US astronaut Edgar Mitchell – the sixth man to walk on the moon and only one of 12 who ever achieved the feat – has died aged 85. As part of the Apollo 14 mission in 1971, he spent more than nine hours on the Moon conducting experiments. He said he had undergone an epiphany in space and in later life revealed a belief that aliens had visited Earth.
Mr Mitchell’s mission to the Moon was the fourth in the US Apollo series, and the first to follow the ill-fated Apollo 13 which aborted its attempt to land after an oxygen tank explosion. Mr Mitchell and his crewmate, another Navy officer, Captain Alan Shepard, made it safely to the lunar surface. Their landing site was the Fra Mauro Highlands, a hilly area that was the target of the failed Apollo 13 mission.
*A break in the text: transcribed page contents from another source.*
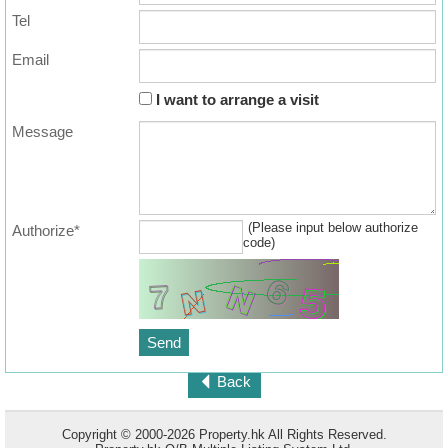
Tel
Email
I want to arrange a visit
Message
(Please input below authorize
Authorize*
code)
Back
Copyright © 2000-2026 Property.hk All Rights Reserved.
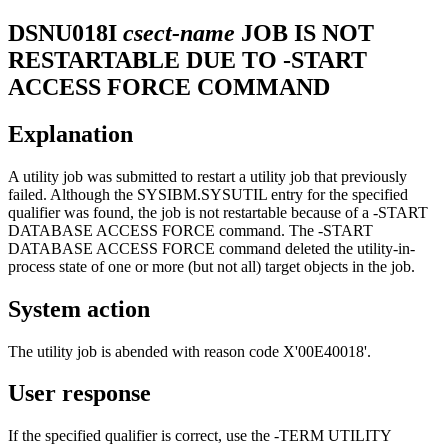
DSNU018I
csect-name
JOB IS NOT
RESTARTABLE DUE TO -START
ACCESS FORCE COMMAND
Explanation
A utility job was submitted to restart a utility job that previously
failed. Although the SYSIBM.SYSUTIL entry for the specified
qualifier was found, the job is not restartable because of a -START
DATABASE ACCESS FORCE command. The -START
DATABASE ACCESS FORCE command deleted the utility-in-
process state of one or more (but not all) target objects in the job.
System action
The utility job is abended with reason code X'00E40018'.
User response
If the specified qualifier is correct, use the -TERM UTILITY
During their 33 hours at the site, the two astronauts collected 45kg (94lb) of Moonrock for examination back on earth and completed the longest moonwalk in history. Mr Mitchell left Nasa in 1972 and set up the Institute of Noetic Sciences, which aimed to support “individual and collective transformation through consciousness research”. Mr Mitchell devoted much of his later life to studying the mind and unexplained phenomena. In 2008, he claimed that aliens had visited Earth and said he believed there was a government cover-up.
Of the 12 men who have set foot on the Moon, seven are still alive following Mr Mitchell’s death, including Buzz Aldrin, Neil Armstrong’s crewmate on the first mission in 1969.